Tumor visualization and fluorescence angiography with indocyanine green (ICG) in laparoscopic and robotic hepatobiliary surgery – valuation of early adopters from Germany

Abstract

Abstract Objectives Indocyanine green (ICG) is a fluorescent dye which was initially used for liver functional assessment. Moreover, it is of value for intraoperative visualization of liver segments and bile ducts or primary and secondary liver tumors. Especially in minimally invasive liver surgery, this is essential to enhance the precision of anatomical guided surgery and oncological quality. As early adopters of ICG implementation into laparoscopic and robotic-assisted liver surgery in Germany, we summarize the current recommendations and share our experiences. Methods Actual strategies for ICG application in minimally invasive liver surgery were evaluated and summarized during a review of the literature. Experiences in patients who underwent laparoscopic or robotic-assisted liver surgery with intraoperative ICG staining between 2018 and 2020 from the Magdeburg registry for minimally invasive liver surgery (MD-MILS) were evaluated and the data were analyzed retrospectively. Results ICG can be used to identify anatomical liver segments by fluorescence angiography via direct or indirect tissue staining. Fluorescence cholangiography visualizes the intra- and extrahepatic bile ducts. Primary and secondary liver tumors can be identified with a sensitivity of 69–100%. For this 0.5 mg/kg body weight ICG must be applicated intravenously 2–14 days prior to surgery.
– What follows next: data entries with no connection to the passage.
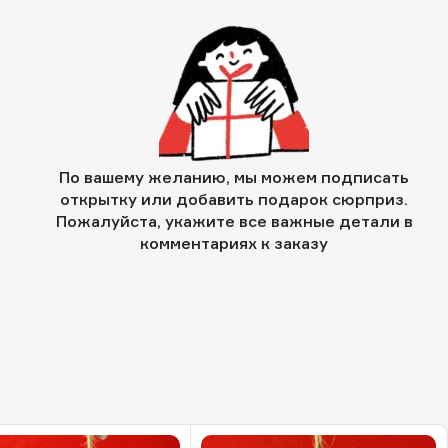
По вашему желанию, мы можем подписать
открытку или добавить подарок сюрприз.
Пожалуйста, укажите все важные детали в
комментариях к заказу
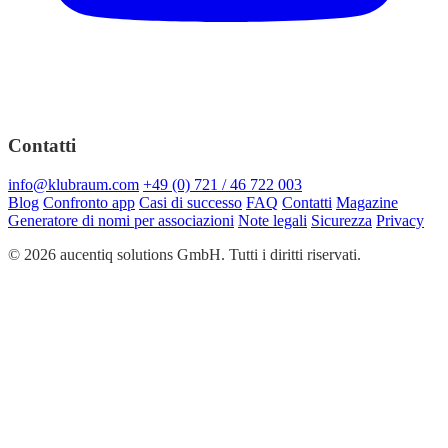
Contatti
info@klubraum.com
+49 (0) 721 / 46 722 003
Blog
Confronto app
Casi di successo
FAQ
Contatti
Magazine
Generatore di nomi per associazioni
Note legali
Sicurezza
Privacy
© 2026 aucentiq solutions GmbH. Tutti i diritti riservati.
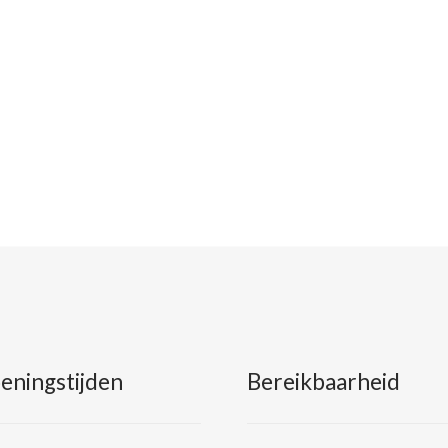
eningstijden
Bereikbaarheid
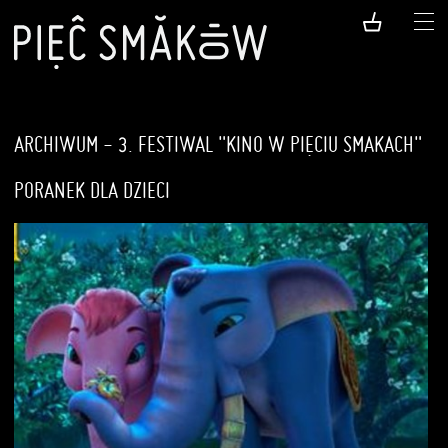
ARCHIWUM - 3. FESTIWAL "KINO W PIĘCIU SMAKACH"
PORANEK DLA DZIECI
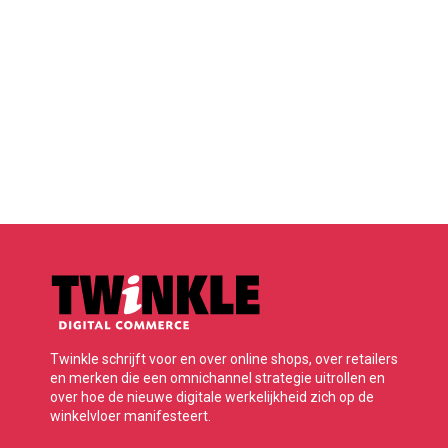
Twinkle schrijft voor en over online shops, over retailers
en merken die een omnichannel strategie uitrollen en
over hoe de nieuwe digitale werkelijkheid zich op de
winkelvloer manifesteert.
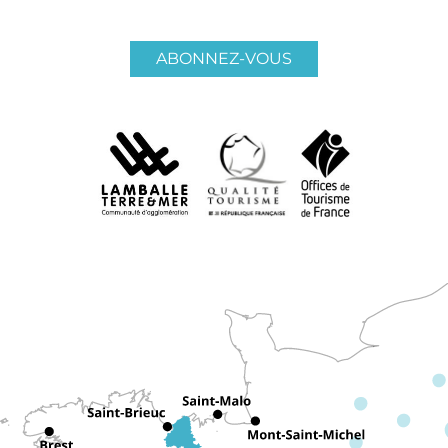
ABONNEZ-VOUS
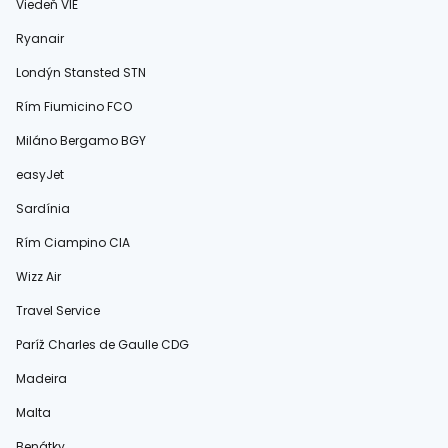
Viedeň VIE
Ryanair
Londýn Stansted STN
Rím Fiumicino FCO
Miláno Bergamo BGY
easyJet
Sardínia
Rím Ciampino CIA
Wizz Air
Travel Service
Paríž Charles de Gaulle CDG
Madeira
Malta
Benátky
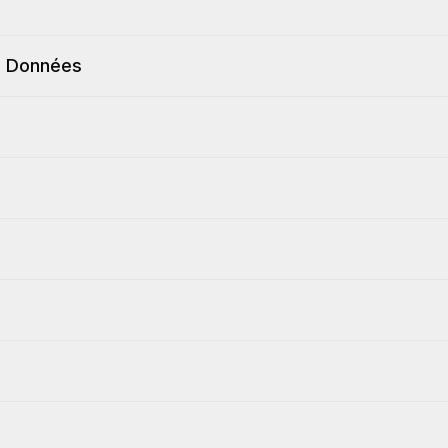
en Données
Within the MD-MILS we identified 18 patients which received ICG for intraoperative tumor staining of hepatocellular carcinoma (HCC), cholangiocarcinoma, peritoneal HCC metastases, adenoma, or colorectal liver metastases. The sensitivity for tumor staining was 100%. In 27.8% additional liver tumors were identified by ICG fluorescence. In 39% a false positive signal could be detected. This occurred mainly in cirrhotic livers. Conclusions ICG staining is a simple and useful tool to assess individual hepatic anatomy or to detect tumors during minimally invasive liver surgery. It may enhance surgical precision and improve oncological quality. False-positive detection rates of liver tumors can be reduced by respecting the tumor entity and liver functional impairments.